The Unintended Consequences of a Potentially Huge Social Security Increase


Social Security can provide great supplemental income in retirement for some, but it is the primary source for many others. Of the beneficiaries, 12% of the men and 15% of the women depend on it for more than 90% of their income.

So it is important to ensure that the purchasing power of a person’s benefits does not fall due to inflation. In normal times that is about 2% per year; otherwise it could be 8.5% inflation from July.

To help with this, Social Security has a cost of living (COLA) adjustment. It increases monthly benefits based on the increase in the Consumer Price Index for Urban Wage Earners and Employees (CPI-W) from the third quarter of the previous year. The COLA in 2023 will therefore be based on the increase in the CPI-W of the third quarter of 2022.

With inflation at levels not seen in decades, the 2023 COLA is expected to be the largest since 1981.

Image source: Getty Images.

The 2023 COLA is expected to be huge

We won’t know the exact COLA until October, but it’s safe to assume it won’t be below 8%. For perspective, in the last 20 years, the only time COLA was above 4% was in 2009 during the Great Recession (5.8%), and this year when we came to rest from the peak of the pandemic (5, 9%).

If we take the conservative route and assume an 8% increase, Social Security’s average monthly retirement check goes from $1,669 to $1,802. The maximum benefit for people who claim early at age 62 is $2,553, the maximum at full retirement age is $3,612, and the maximum for deferral up to $70 is $4,529.

And while any increase helps, especially for someone who is primarily dependent on Social Security, unfortunately it can have some unintended negative consequences.

It may make you ineligible for other programs

Tens of millions of people depend on low-income aid programs across the country. Whether it’s the Supplemental Nutrition Assistance Program (SNAP); the Women, Babies and Children (WIC) program; Medicaid, or Head Start, many serve the vital needs of the most vulnerable.

But these programs are designed to help low-income people, so there are income limits to eligibility. In California, for example, the highest income a two-person household can earn to qualify for Medi-Cal (the Medicaid program) is $25,268.

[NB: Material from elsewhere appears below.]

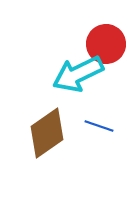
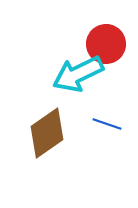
blue line: moved 8 px right, 2 px up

With a large COLA increase, some people may not qualify for certain services or enter the phase-out zone where benefits are reduced. It’s a double whammy: The COLA itself probably won’t be enough to account for the blow bank accounts have taken from inflation, and an increase in monthly benefits could cut off access to other programs.

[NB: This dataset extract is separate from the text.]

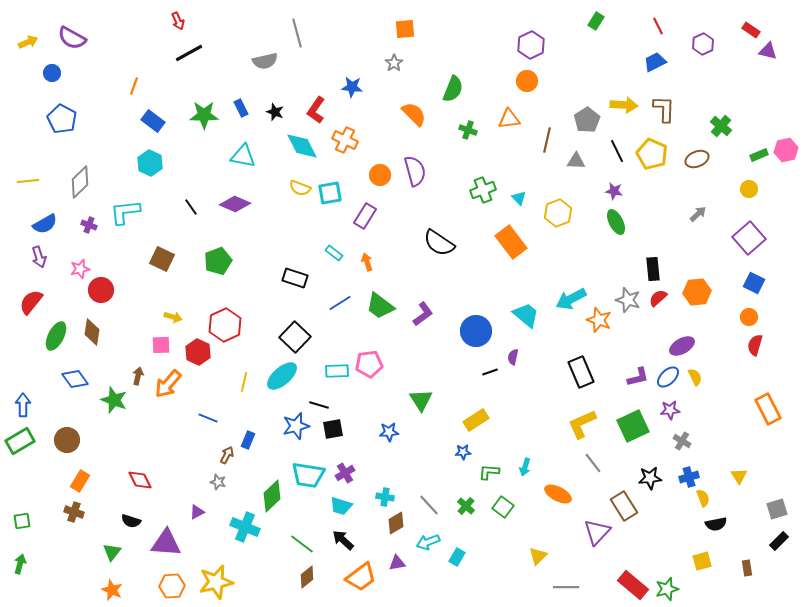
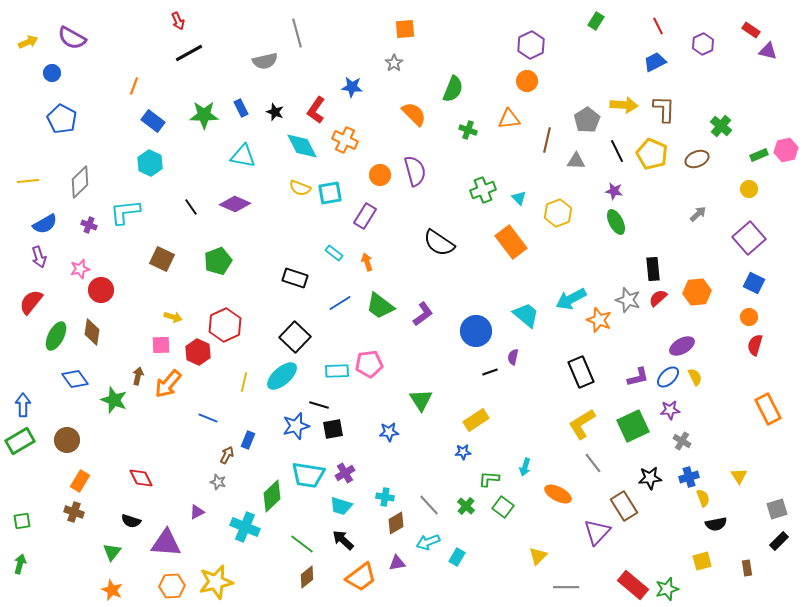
yellow L-shape at (582, 424): rotated 8 degrees counterclockwise
green L-shape at (489, 472): moved 7 px down
red diamond at (140, 480): moved 1 px right, 2 px up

Consider a situation where you start taking Social Security benefits early, at age 62. Since you don’t qualify for Medicare until age 65, you can rest assured that Medicaid will fill those gaps. If the COLA hike somehow pushes you over the eligibility limit (which varies by state), that could leave a gap in health insurance at a time when you’re likely to need it most.

A COLA increase isn’t bad in any way, but it’s important to see the full picture so we can start resolving such situations, however that may be.

The Valley Voice
The Valley Voice
Christopher Brito is a social media producer and trending writer for The Valley Voice, with a focus on sports and stories related to race and culture.